## ASSIGNMENT
Retype the records in full, and please keep the pictures out of the copy.

[Stored items]
......

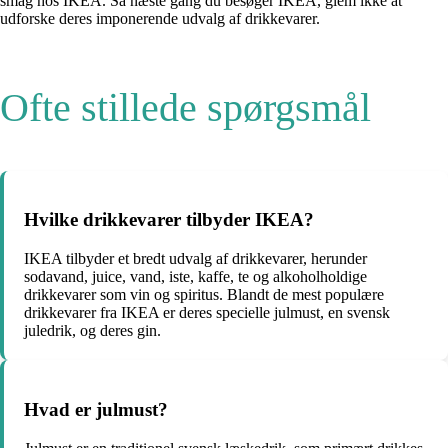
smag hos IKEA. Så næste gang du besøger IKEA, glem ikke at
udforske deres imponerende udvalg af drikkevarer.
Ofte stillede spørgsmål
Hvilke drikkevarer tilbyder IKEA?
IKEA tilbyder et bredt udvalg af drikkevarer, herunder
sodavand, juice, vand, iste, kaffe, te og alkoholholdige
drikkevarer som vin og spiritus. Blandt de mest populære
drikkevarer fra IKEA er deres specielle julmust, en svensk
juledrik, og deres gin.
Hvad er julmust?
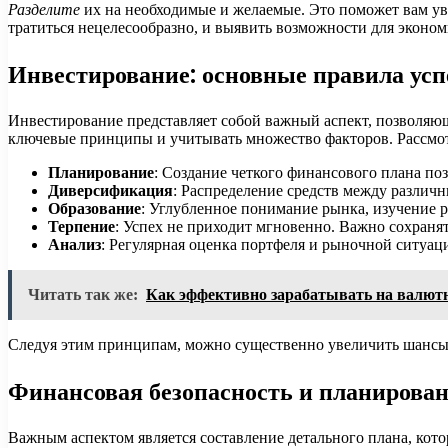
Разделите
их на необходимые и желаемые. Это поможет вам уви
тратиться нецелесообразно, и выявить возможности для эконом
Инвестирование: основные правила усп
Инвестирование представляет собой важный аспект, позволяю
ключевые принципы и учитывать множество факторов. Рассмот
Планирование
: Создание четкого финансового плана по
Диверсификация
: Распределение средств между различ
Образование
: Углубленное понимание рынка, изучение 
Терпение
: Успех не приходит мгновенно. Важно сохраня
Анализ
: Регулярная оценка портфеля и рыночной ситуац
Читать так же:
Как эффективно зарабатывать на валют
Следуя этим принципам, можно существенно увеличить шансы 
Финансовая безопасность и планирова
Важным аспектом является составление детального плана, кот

......

## RESULT OF THE EXERCISE
smag hos IKEA. Så næste gang du besøger IKEA, glem ikke at
udforske deres imponerende udvalg af drikkevarer.
Ofte stillede spørgsmål
Hvilke drikkevarer tilbyder IKEA?
IKEA tilbyder et bredt udvalg af drikkevarer, herunder
sodavand, juice, vand, iste, kaffe, te og alkoholholdige
drikkevarer som vin og spiritus. Blandt de mest populære
drikkevarer fra IKEA er deres specielle julmust, en svensk
juledrik, og deres gin.
Hvad er julmust?
Разделите
их на необходимые и желаемые. Это поможет вам уви
тратиться нецелесообразно, и выявить возможности для эконом
Инвестирование: основные правила усп
Инвестирование представляет собой важный аспект, позволяю
ключевые принципы и учитывать множество факторов. Рассмот
Планирование
: Создание четкого финансового плана по
Диверсификация
: Распределение средств между различ
Образование
: Углубленное понимание рынка, изучение 
Терпение
: Успех не приходит мгновенно. Важно сохраня
Анализ
: Регулярная оценка портфеля и рыночной ситуац
Читать так же:
Как эффективно зарабатывать на валют
Следуя этим принципам, можно существенно увеличить шансы 
Финансовая безопасность и планирова
Важным аспектом является составление детального плана, кот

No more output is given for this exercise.